Dennis PilarinosJun 4, 2026Engineering Insights

DORA Metrics in the AI Era: Necessary but No Longer Sufficient

Key Takeaways

• DORA metrics still measure delivery speed and stability accurately, but no longer explain why those numbers move in AI-assisted teams.

• The 2025 DORA report found AI is now positively correlated with throughput, yet still negatively correlated with delivery stability (Google Cloud / DORA, 2025).

• Faster, larger AI-generated pull requests increase review load and rework, so change failure rate matters more than ever.

• Pair the four keys with quality and DevEx metrics, using frameworks like DX Core 4.

• Stability degrades most when AI agents lack institutional context about your systems.

Do DORA metrics still work when half your pull requests are AI-generated? They still measure delivery accurately. They no longer explain it. DORA metrics in the AI era remain necessary, but they have become insufficient on their own. The 2025 DORA report found that 90% of developers now use AI at work (Google Cloud / DORA, 2025), and that shift changed what the numbers mean. Deployment frequency and lead time still track delivery faithfully. But they say nothing about whether the code is right, whether reviewers are buried, or whether stability is quietly eroding underneath the speed. To see the full picture now, you have to pair the four keys with quality and developer-experience signals.

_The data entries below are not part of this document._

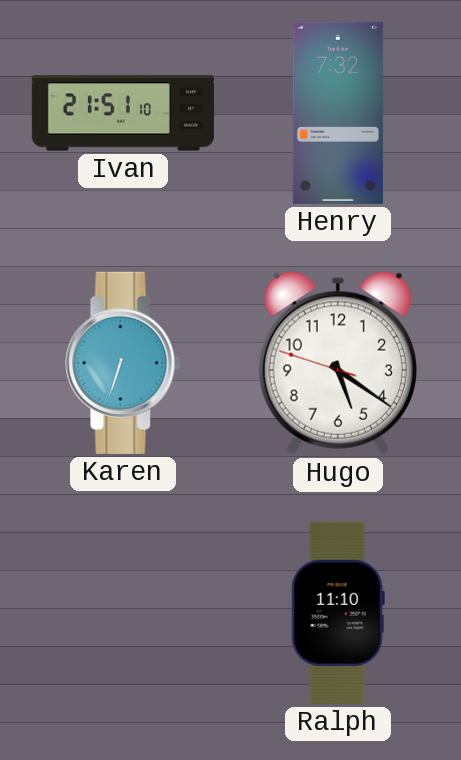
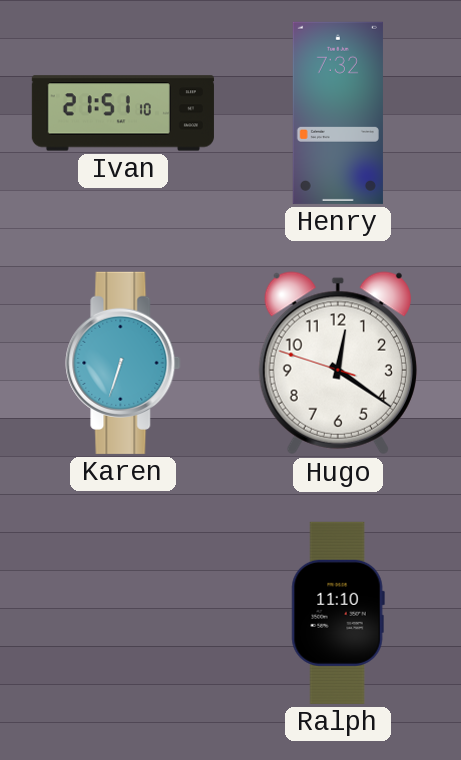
Hugo: 5:20 -> 12:20
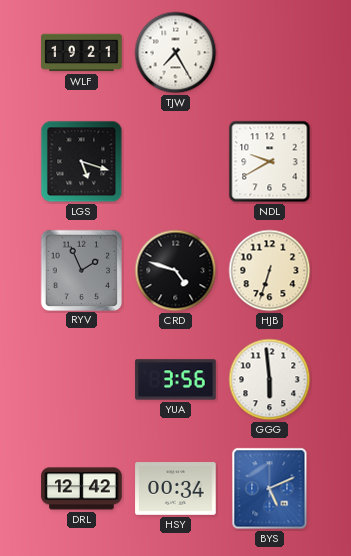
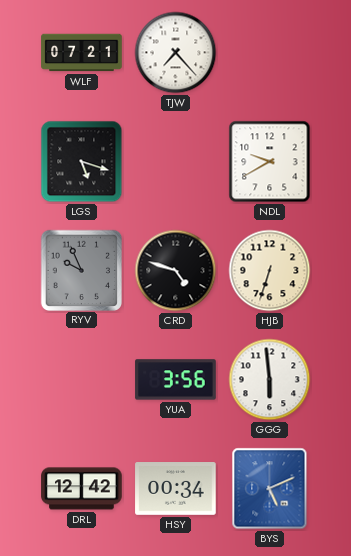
WLF: 19:21 -> 07:21
TJW: 7:25 -> 7:23
RYV: 1:56 -> 9:56
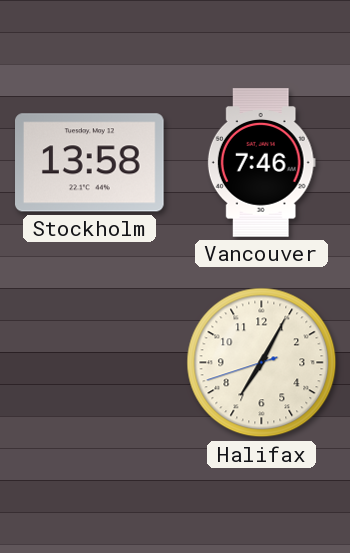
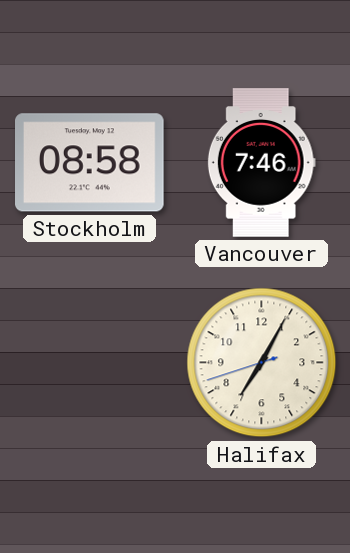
Stockholm: 13:58 -> 08:58
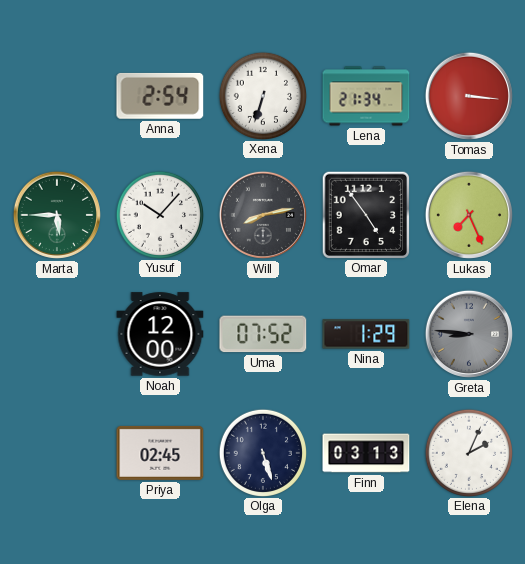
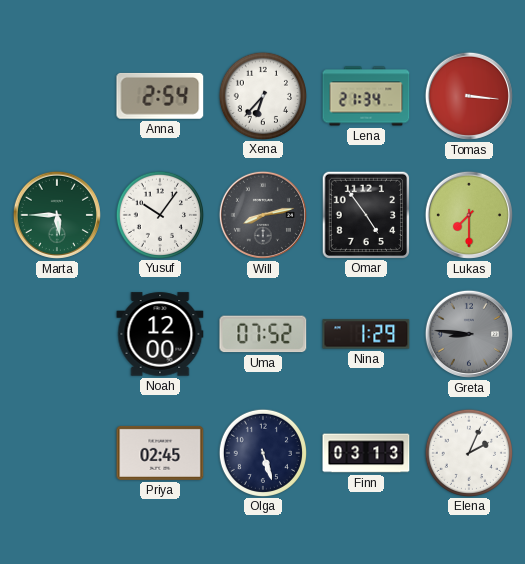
Xena: 6:33 -> 6:37
Yusuf: 10:07 -> 10:06
Lukas: 7:26 -> 7:30
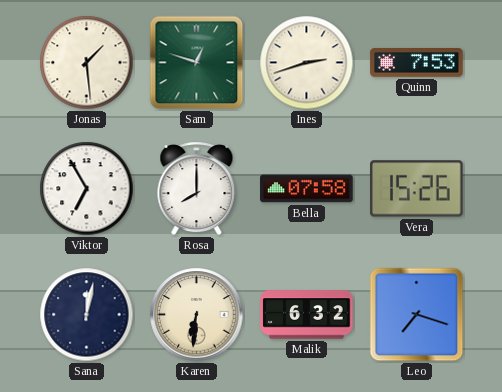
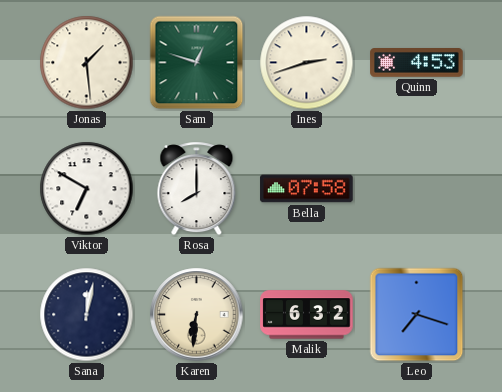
Quinn: 7:53 -> 4:53
Viktor: 6:55 -> 6:50
Vera: 15:26 -> none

What are the four DORA metrics?#

The four DORA keys are deployment frequency, lead time for changes, change failure rate, and failed-deployment recovery time (DORA, 2025). Together they balance two forces: how fast a team ships and how reliably it does so. The 2025 report reframed teams into seven archetypes, moving away from the familiar low, medium, high, and elite clusters (Google Cloud / DORA, 2025).

Why does the split matter? Two metrics measure throughput. Deployment frequency counts how often you release. Lead time for changes tracks how long a commit takes to reach production. The other two measure stability. Change failure rate captures the share of deployments that cause problems. Failed-deployment recovery time measures how quickly you bounce back.

That pairing is the genius of the framework. Speed without stability is recklessness. Stability without speed is stagnation. The framework forces teams to watch both at once, which is exactly why it has held up across a decade of research and now across the arrival of AI-assisted development.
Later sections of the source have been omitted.